The medium purple represents the Inuit and Eskimoes.

More than 40,000 years may have passed between the time the first Homo sapiens moved into Europe and some migrated across the Bering Strait into North America. If it took women twenty years to reproduce, that was 2,000 generations of genetic change and cultural continuity.

Anthropologist working with Jean-Pierre Bocquet-Appel have tried to estimate the number of N-type individuals living in Europe using the known characteristics of food animals. They classified modern hunting groups by their prey and climate.

Next they used the modern groups’ demographic profiles as indicators of numbers of hungry beings each biome could support. That is, they recognized the diet of reindeer in Lappland today differs from that of reindeer in paleolithic Aquitaine.

From what was known about each site and the climate at the time, they then estimated populations for each. From there, they calculated the Cro-magnon total from number of sites.

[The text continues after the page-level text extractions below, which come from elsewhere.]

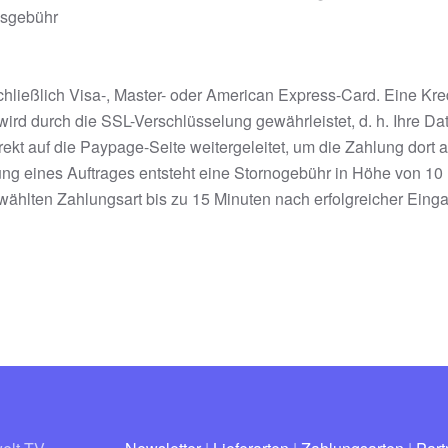
gsgebühr
schließlich Visa-, Master- oder American Express-Card. Eine Kr
wird durch die SSL-Verschlüsselung gewährleistet, d. h. Ihre D
rekt auf die Paypage-Seite weitergeleitet, um die Zahlung dort
g eines Auftrages entsteht eine Stornogebühr in Höhe von 10 E
ewählten Zahlungsart bis zu 15 Minuten nach erfolgreicher Eing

They believed from the first entry of modern Homo sapiens to the last cold peak in the Würm glacial, the number averaged 4,400 to 5,900 inhabitants. Some 16,500 years ago, the climate began slowly warming and the population expanded to 28,800 inhabitants.

By way of comparison, San Juan pueblo counted 6,748 in the 2010 census. The combined total for our local zip codes that year was about 24,200 spread from Santa Clara to Valverde over 190 square miles.

Notes:
Advameg, Inc. Zip code data on City-Data website, run by Lech Mazur. The local zip codes are: Española and Santa Clara (87532), Santa Cruz (87533), Alcalde to Leyden (87511), and Chamita, San Juan and Velarde (87566).

Bocquet-Appel, Jean-Pierre, Pierre-Yves Demars, Lorette Noiret, and Dmitry Dobrowsky. "Estimates of Upper Palaeolithic Meta-Population Size in Europe from Archaeological Data," Journal of Archaeological Science 32:1656-1668:2005.

Rasmussen, M., et alia. "The Genome of a Late Pleistocene Human from a Clovis Burial Site in Western Montana," Nature 506:225-229:2014.

Stringer, Christopher B. and Alison S. Brooks. "Cro-Magnon," in Eric Delson, Ian Tattersall, John Van Couvering, and Alison S. Brooks, Encyclopedia of Human Evolution and Prehistory, 2004 edition.

Wikipedia entries on various haplogroups.

Maps:
1. Metspalu, M., et alia. "Suggested Migratory Route of the ‘Out of Africa’ Migration According to Mitochondrial DNA," BioMed Central Genetics 5:26:2004.

2. Maulucioni. "Haplogroup Q (Y-DNA) Distribution," Wikimedia Commons, 16 July 2010.